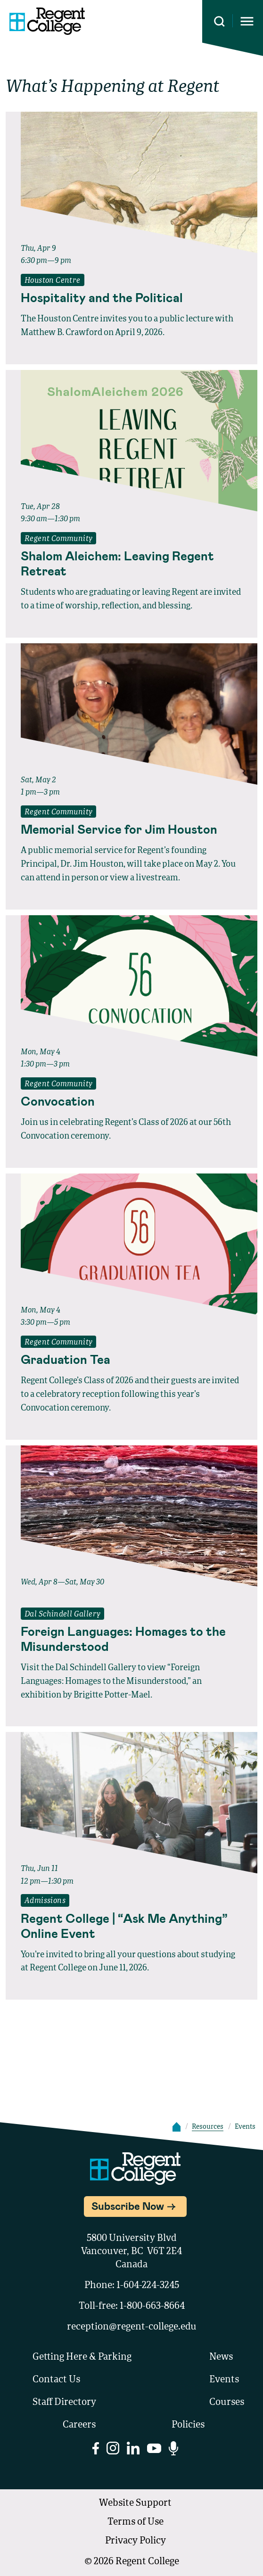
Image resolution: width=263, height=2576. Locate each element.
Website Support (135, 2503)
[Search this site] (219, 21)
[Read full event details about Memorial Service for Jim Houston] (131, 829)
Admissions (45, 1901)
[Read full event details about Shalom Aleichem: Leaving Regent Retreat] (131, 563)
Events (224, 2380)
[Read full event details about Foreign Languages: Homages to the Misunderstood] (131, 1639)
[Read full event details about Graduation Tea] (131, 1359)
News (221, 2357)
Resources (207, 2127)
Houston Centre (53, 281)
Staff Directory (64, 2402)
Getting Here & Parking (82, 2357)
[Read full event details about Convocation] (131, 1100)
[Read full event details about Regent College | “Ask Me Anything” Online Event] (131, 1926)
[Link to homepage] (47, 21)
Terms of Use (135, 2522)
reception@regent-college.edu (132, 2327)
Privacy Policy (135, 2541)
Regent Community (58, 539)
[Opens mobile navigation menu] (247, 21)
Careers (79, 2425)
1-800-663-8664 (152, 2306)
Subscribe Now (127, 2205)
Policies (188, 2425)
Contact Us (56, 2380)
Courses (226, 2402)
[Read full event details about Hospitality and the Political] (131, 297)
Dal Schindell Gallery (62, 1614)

- To do
Everything from the line containing "Subscribe Now (127, 2205)" to the end of the listing above must be returned exactly. Both end lines belong in it.

- Task response
Subscribe Now (127, 2205)
Policies (188, 2425)
Contact Us (56, 2380)
Courses (226, 2402)
[Read full event details about Hospitality and the Political] (131, 297)
Dal Schindell Gallery (62, 1614)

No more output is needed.